Here on Oahu we’re betting the future of small ruminants and hog processing on it. We can’t guarantee success, but we can guarantee the best chance of it. Over the last four years a group of ambitious meat industry professionals, food system leaders, financial experts, and local farmers have been building consensus around what is needed to make a facility work. One that is right sized from the start, with sensible expansion as needed. One that tasks legislatures to support local food processing and production by creating pathways for local meat across the island and state. Local meat needs to be on the menu at every public school across the Island and state. If hotels and resorts want to use valuable resources, like water, then they should be required to support local farmers and ranchers in meaningful, substantive ways. Our hospital systems should be providing patients and staff healthy nutritious meals that include local meat. Food is medicine too! These pathways in addition to longstanding relationships with local grocers could see the proliferation of local meat across the Island.

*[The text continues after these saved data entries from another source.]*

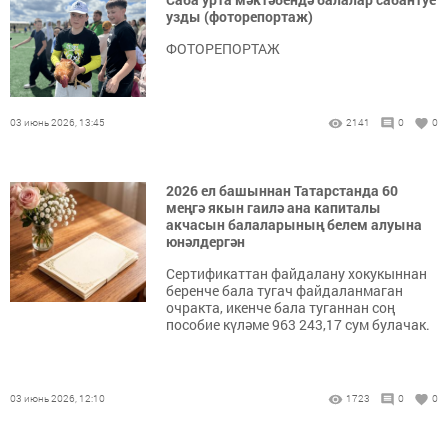
узды (фоторепортаж)
ФОТОРЕПОРТАЖ
03 июнь 2026, 13:45
2141
0
0
2026 ел башыннан Татарстанда 60
меңгә якын гаилә ана капиталы
акчасын балаларының белем алуына
юнәлдергән
Сертификаттан файдалану хокукыннан
беренче бала тугач файдаланмаган
очракта, икенче бала туганнан соң
пособие күләме 963 243,17 сум булачак.
03 июнь 2026, 12:10
1723
0
0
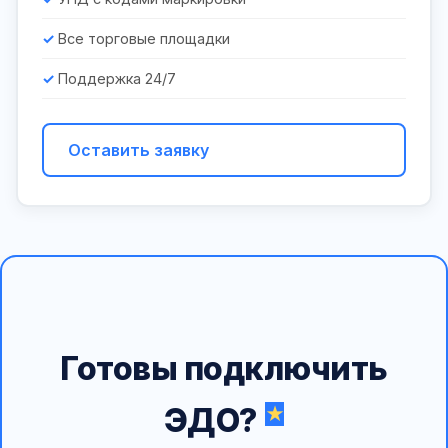
Все торговые площадки
Поддержка 24/7
Оставить заявку
Готовы подключить
ЭДО?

This isn’t an all or nothing proposition. Incremental change is what is needed, but it must start now. We have the means to support the infrastructure required for this to happen. Oahu needs a right-sized slaughter and processing facility that can grow along with burgeoning sheep producers, like Raia and Dan, as well as supporting the existing farmers and ranchers looking for an alternative. The addition of a new facility can also help reassure our young farmers and ranchers that there is infrastructure in place to support them as they grow.
That’s just the beginning. We can update our public school’s kitchens, train staff, create commissaries for efficiency, to feed our children nourishing, brain building meals. Hawaiian Airlines boasts some of our best chefs, creating meals for millions of travelers using local products. Could Queens, Kapiolani, Kaiser, and Castle medical centers do the same for the tens of thousands of residents needing medical care? Yes! Tourists flock to our resorts and eat meat that traveled as far as they did to get here. In some instances that meat left and came back. Why can’t we showcase what our ranchers and farmers produce. Change is never easy, and as it’s been said, there is no polish without some friction. Some will say things have been tried before and have failed. To that I say did we set each other up for success? We have the means to make this all happen, what we lack, perhaps, is the will.